TODAY’S HISTORY LESSON: JULY 12
1096 Crusaders under Peter the Hermit reached Sofia, Bulgaria. There they met their Byzantine escort, which brought them safely the rest of the way to Constantinople. by August 1.
1290 Jews are expelled from England by order of King Edward I
1543 England’s King Henry VIII married his sixth and last wife, Catherine Parr.

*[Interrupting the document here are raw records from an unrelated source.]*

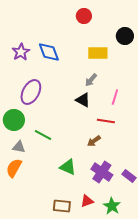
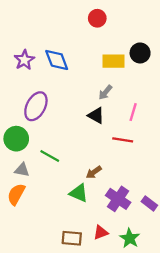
black circle: (125, 36) -> (140, 53), moved
brown arrow: (94, 141) -> (94, 172), moved

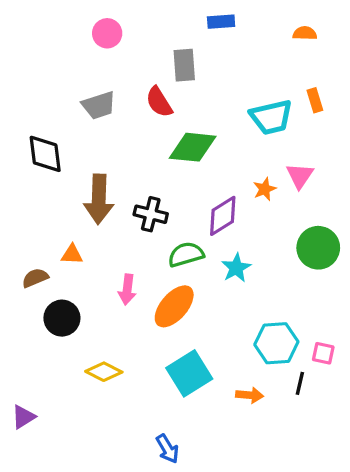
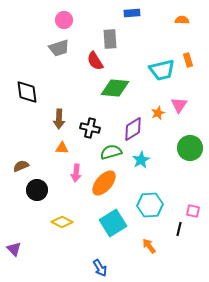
gray trapezoid: (99, 105) -> (59, 48), moved
brown arrow: (99, 199) -> (59, 119), size x0.7
orange triangle: (72, 254) -> (62, 148), moved
cyan hexagon: (276, 343) -> (150, 205), moved
orange arrow: (250, 395) -> (149, 246), moved, turned -133
purple triangle: (23, 417) -> (14, 249), turned -42

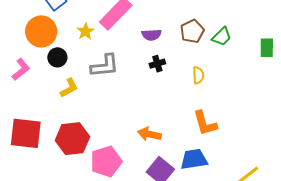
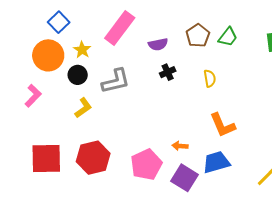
yellow star: (85, 31) -> (82, 50), moved
black circle: (57, 57) -> (78, 75), moved
orange arrow: (149, 134) -> (180, 146), moved, size x0.7
pink pentagon: (106, 162) -> (146, 165), moved

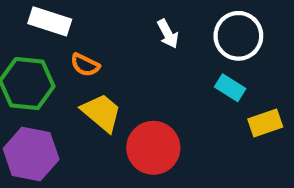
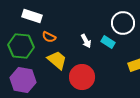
white arrow: (168, 34) -> (86, 41), moved
cyan rectangle: (230, 88) -> (108, 42), moved

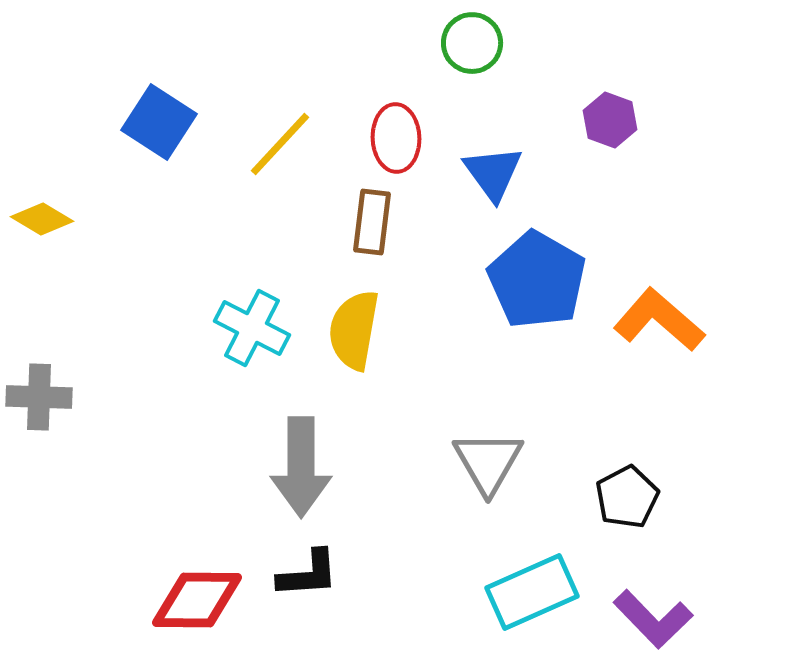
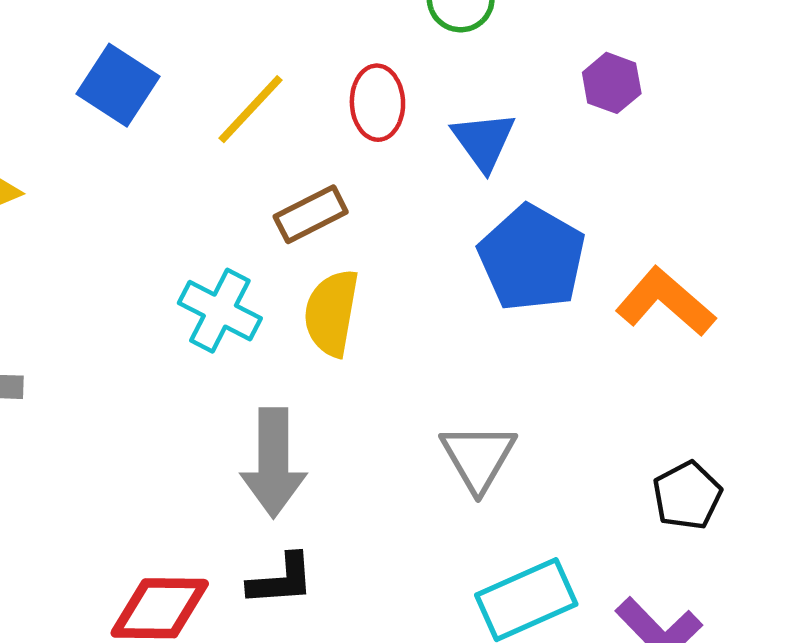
brown rectangle: (372, 222) -> (311, 214), moved, turned 56
black pentagon: (627, 497) -> (687, 496), moved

1679 Britain’s King Charles II ratifies Habeas Corpus Act allowing prisoners right to be imprisoned to be examined by a court
1690 Battle of Boyne: in Ireland, Protestant King William III defeats English Catholic King James II
1862 President Abraham Lincoln signs into law a measure calling for the awarding of a U.S. Army Medal of Honor, in the name of Congress, “to such noncommissioned officers and privates as shall most distinguish themselves by their gallantry in action, and other soldier-like qualities during the present insurrection.” The previous December, Lincoln had approved a provision creating a U.S. Navy Medal of Valor, which was the basis of the Army Medal of Honor created by Congress in July 1862.
1913 150,000 Ulstermen gather and resolve to resist Irish Home Rule by force of arms; since the British Liberals have promised the Irish nationalists Home Rule, civil war appears imminent
1933 Congress passes 1st minimum wage law (33 cents per hour)
1951 Mob tries to keep black family from moving into all-white Cicero Ill
1954 President Dwight D. Eisenhower proposes a highway modernization program, with costs to be shared by federal and state governments.
1957 The U.S. surgeon general, Leroy E. Burney, reports that there is a direct link between smoking and lung cancer.
1960 The first Etch-A-Sketch went on sale.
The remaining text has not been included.